Chief Justice ZAPPALA

dissenting.

I dissent and would affirm the order of the Commonwealth Court. The majority restores the uncertainty over the jurisdiction of workers’ compensation claims that the Legislature sought to eliminate. The enforceability of the parties’ written agreement now depends upon the fortuitous circumstance of where an injury occurs, rather than the specific designation made by the parties themselves. The majority disrupts the legislative scheme by replacing a definite election regarding which state’s law will apply with an indefinite, unforeseeable factor — where the injury occurs.

Furthermore, the majority’s holding would lead to the conclusion that a Pennsylvania resident who is injured in Pennsylvania may disregard a written agreement designating another state as where his employment is principally localized, while a Pennsylvania resident who is injured outside of Pennsylvania is bound by the written agreement.

Under § 305.2(d)(5) of the Workers’ Compensation Act, 77 P.S. § 411.2(d)(5), an employee may enter into a written agreement establishing where the employee’s employment is principally localized when an employee’s duties require him to travel regularly in Pennsylvania and one or more other states. The fact that a claimant’s injury occurred in Pennsylvania does not act to void a valid and enforceable agreement authorized under § 305.2(d)(5).

Section 305(d)(5) provides that

An employee whose duties require him to travel regularly in the service of his employer in this and one or more other *675states may, by written agreement with his employer, provide that his employment is principally localized in this or another state, and, unless such other state refuses jurisdiction, such agreement shall be given effect under this act.
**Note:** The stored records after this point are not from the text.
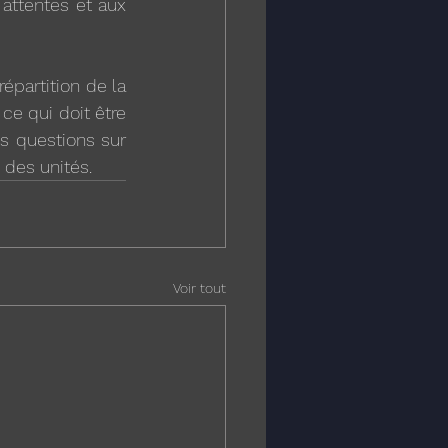
attentes et aux 
partition de la 
e qui doit être 
s questions sur 
n des unités.
Voir tout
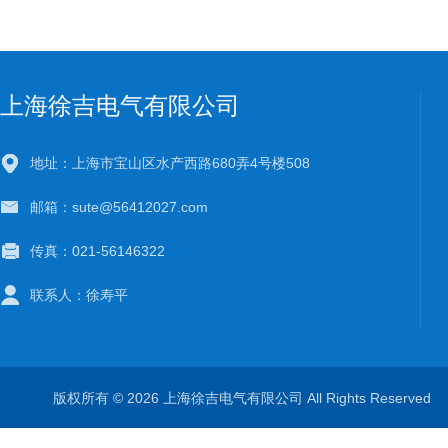
上海徐吉电气有限公司
地址：上海市宝山区水产西路680弄4号楼508
邮箱：sute@56412027.com
传真：021-56146322
联系人：徐寿平
版权所有 © 2026 上海徐吉电气有限公司 All Rights Reserve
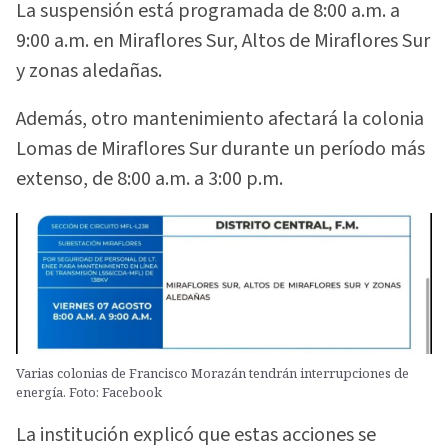
La suspensión está programada de 8:00 a.m. a
9:00 a.m. en Miraflores Sur, Altos de Miraflores Sur
y zonas aledañas.
Además, otro mantenimiento afectará la colonia
Lomas de Miraflores Sur durante un período más
extenso, de 8:00 a.m. a 3:00 p.m.
Varias colonias de Francisco Morazán tendrán interrupciones de
energía. Foto: Facebook
La institución explicó que estas acciones se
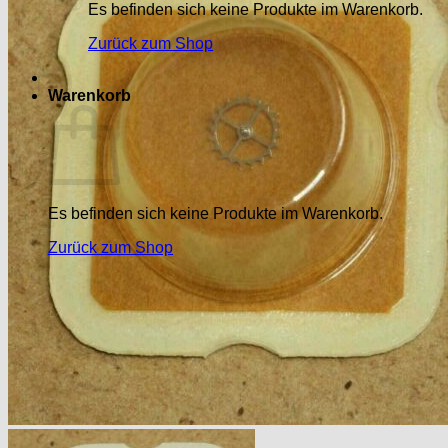
Es befinden sich keine Produkte im Warenkorb.
Zurück zum Shop
Warenkorb
Es befinden sich keine Produkte im Warenkorb.
Zurück zum Shop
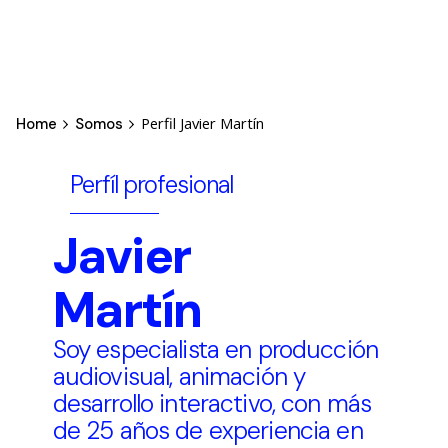
Perfil Javier Martín
Home
Somos
Perfíl profesional
Javier
Martín
Soy especialista en producción
audiovisual, animación y
desarrollo interactivo, con más
de 25 años de experiencia en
77 P.S. § 411.2(d)(5) (emphasis added).

The Legislature’s purpose in enacting § 305(d)(5) was to allow employers and employees to enter into written agreements that would govern which state’s workers’ compensation laws would apply when an employee whose employment was not principally localized in one state was injured. The provision was adopted to eliminate the uncertainty as to which state’s workers’ compensation law would apply under that circumstance. By refusing to enforce the written agreement executed by Claimant in this case, the majority has undermined the statutory scheme that the Legislature established for those employed in businesses that require regular travel in Pennsylvania and one or more other states.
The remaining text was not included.